Access to outside through VPN

[c182pilot]

I am using a Cisco Pix 515 and RSA ACE for VPN access, using Cisco's client from Win2k clients.

We need to provide access to the outside from within the inside network while connected through the VPN. The access has to be from our inside network, not from the client PC. What is required to do this?
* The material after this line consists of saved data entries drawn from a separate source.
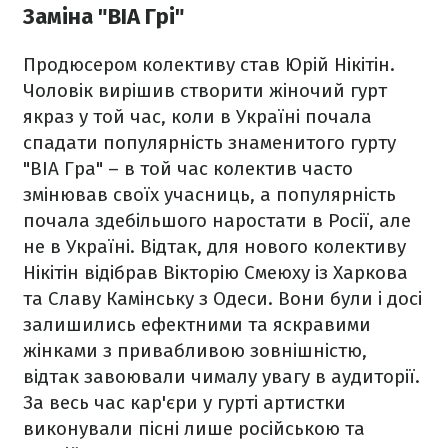
Заміна "ВІА Грі"
Продюсером колективу став Юрій Нікітін.
Чоловік вирішив створити жіночий гурт
якраз у той час, коли в Україні почала
спадати популярність знаменитого гурту
"ВІА Гра" – в той час колектив часто
змінював своїх учасниць, а популярність
почала здебільшого наростати в Росії, але
не в Україні. Відтак, для нового колективу
Нікітін відібрав Вікторію Смеюху із Харкова
та Славу Камінську з Одеси. Вони були і досі
залишились ефектними та яскравими
жінками з привабливою зовнішністю,
відтак завоювали чималу увагу в аудиторії.
За весь час кар'єри у гурті артистки
виконували пісні лише російською та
Is it an additional route or ACL?

Thanks

 

[ChicagoTechNet]

this may help. quoted from

http://www.chicagotech.net

Can't connect to a VPN server on the outside of the PIX

.Symptom: When attempting to connect to a VPN server on the outside of the PIX it returns error 721, the computer failed to respond.

Resolution: In order to PPTP through a PIX, you must have a one-to-one mapping from the external IP to an internal IP for type 47 GRE packets and port 1723. For example, for pptp add this: conduit permit gre host x.x.x.x any AND conduit permit tcp host x.x.x.x eq 1723. For l2tp over ipsec: conduit permit esp host x.x.x.x any, conduit permit udp host x.x.x.x eq 1701 any AND conduit permit udp host x.x.x.x eq 500 any.


Robert Lin, MS-MVP, MCSE & CNE
Windows, Network, Internet, VPN, Routing and How to at

http://www.ms-mvps.com

 

[lgarner]

You don't. You can implement split tunnelling, but that traffic will not touch the Pix. The Pix will not "relay" traffic back out.